_Problem requirements_: Find the lines of the records in which the word "berberysu" appears and report how many there are, as a number alone.
---------- Provided material
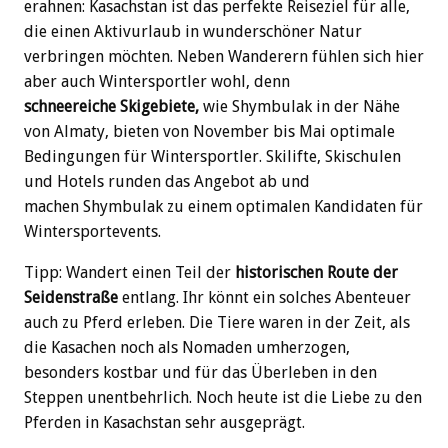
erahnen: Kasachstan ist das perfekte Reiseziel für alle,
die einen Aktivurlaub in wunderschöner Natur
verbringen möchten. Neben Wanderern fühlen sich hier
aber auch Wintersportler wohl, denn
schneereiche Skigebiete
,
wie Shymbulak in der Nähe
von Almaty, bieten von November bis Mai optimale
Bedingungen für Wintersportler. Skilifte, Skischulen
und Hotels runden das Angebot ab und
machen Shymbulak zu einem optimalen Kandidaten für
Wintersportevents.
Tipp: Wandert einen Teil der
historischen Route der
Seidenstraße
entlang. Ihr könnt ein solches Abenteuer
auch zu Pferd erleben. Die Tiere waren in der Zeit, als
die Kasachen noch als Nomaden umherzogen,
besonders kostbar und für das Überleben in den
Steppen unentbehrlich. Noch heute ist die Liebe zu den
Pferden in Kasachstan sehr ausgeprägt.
--------------------
---------- Provided material
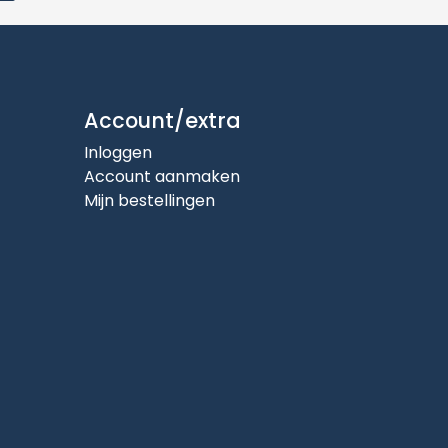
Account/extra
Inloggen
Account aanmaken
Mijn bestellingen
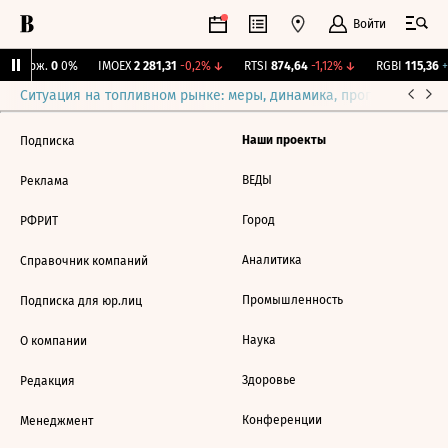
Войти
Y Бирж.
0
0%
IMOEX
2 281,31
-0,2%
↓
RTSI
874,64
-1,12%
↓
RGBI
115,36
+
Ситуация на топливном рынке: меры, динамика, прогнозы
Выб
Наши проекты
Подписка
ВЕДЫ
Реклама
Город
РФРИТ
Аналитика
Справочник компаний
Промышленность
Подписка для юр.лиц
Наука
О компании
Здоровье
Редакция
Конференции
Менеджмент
--------------------
---------- Provided material
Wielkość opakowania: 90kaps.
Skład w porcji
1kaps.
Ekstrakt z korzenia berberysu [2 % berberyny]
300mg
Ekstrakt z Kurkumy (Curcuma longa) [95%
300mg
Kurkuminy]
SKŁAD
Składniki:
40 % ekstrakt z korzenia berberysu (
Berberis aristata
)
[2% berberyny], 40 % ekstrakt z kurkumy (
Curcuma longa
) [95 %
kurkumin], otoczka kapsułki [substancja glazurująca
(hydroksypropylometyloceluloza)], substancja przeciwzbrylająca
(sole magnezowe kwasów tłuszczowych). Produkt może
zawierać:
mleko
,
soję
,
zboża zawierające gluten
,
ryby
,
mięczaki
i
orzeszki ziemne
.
--------------------
_Task answer_: 2